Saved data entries

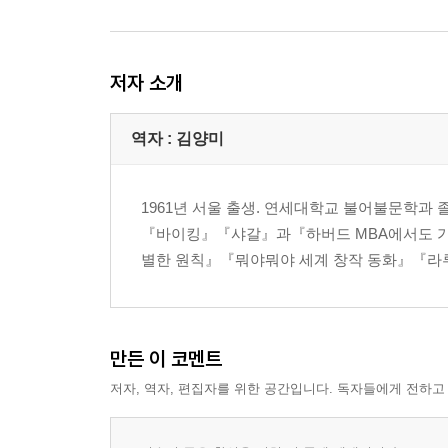
저자 소개
역자 : 김양미
1961년 서울 출생. 연세대학교 불어불문학과
『바이킹』『샤갈』과『하버드 MBA에서도 가
별한 원칙』『뭐야뭐야 세계 창작 동화』『라루
만든 이 코멘트
저자, 역자, 편집자를 위한 공간입니다. 독자들에게 전하고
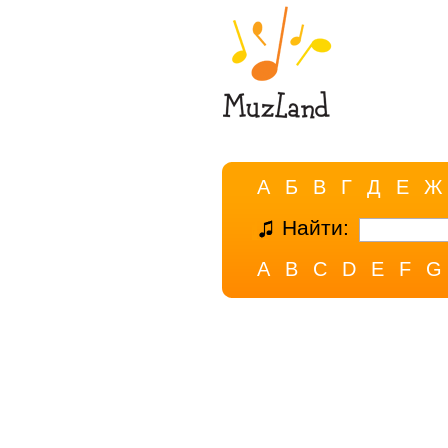
А
Б
В
Г
Д
Е
Ж
Найти:
A
B
C
D
E
F
G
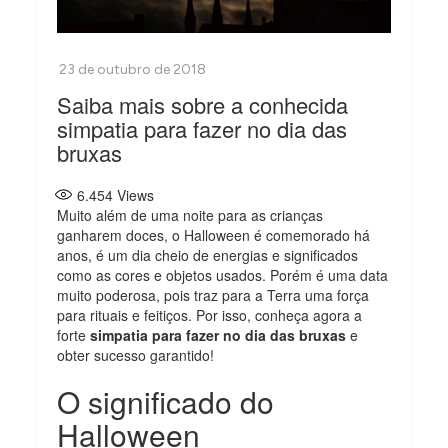
Saiba mais sobre a conhecida
simpatia para fazer no dia das
bruxas
6.454
Views
Muito além de uma noite para as crianças
ganharem doces, o Halloween é comemorado há
anos, é um dia cheio de energias e significados
como as cores e objetos usados. Porém é uma data
muito poderosa, pois traz para a Terra uma força
para rituais e feitiços. Por isso, conheça agora a
forte
simpatia para fazer no dia das bruxas
e
obter sucesso garantido!
O significado do
Halloween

§ **What the exercise asks**
Your reply should be the entries above, repeated exactly and free of pictures.

§ **Result**
저자 소개
역자 : 김양미
1961년 서울 출생. 연세대학교 불어불문학과
『바이킹』『샤갈』과『하버드 MBA에서도 가
별한 원칙』『뭐야뭐야 세계 창작 동화』『라루
만든 이 코멘트
저자, 역자, 편집자를 위한 공간입니다. 독자들에게 전하고
А
Б
В
Г
Д
Е
Ж
Найти:
A
B
C
D
E
F
G
Saiba mais sobre a conhecida
simpatia para fazer no dia das
bruxas
6.454
Views
Muito além de uma noite para as crianças
ganharem doces, o Halloween é comemorado há
anos, é um dia cheio de energias e significados
como as cores e objetos usados. Porém é uma data
muito poderosa, pois traz para a Terra uma força
para rituais e feitiços. Por isso, conheça agora a
forte
simpatia para fazer no dia das bruxas
e
obter sucesso garantido!
O significado do
Halloween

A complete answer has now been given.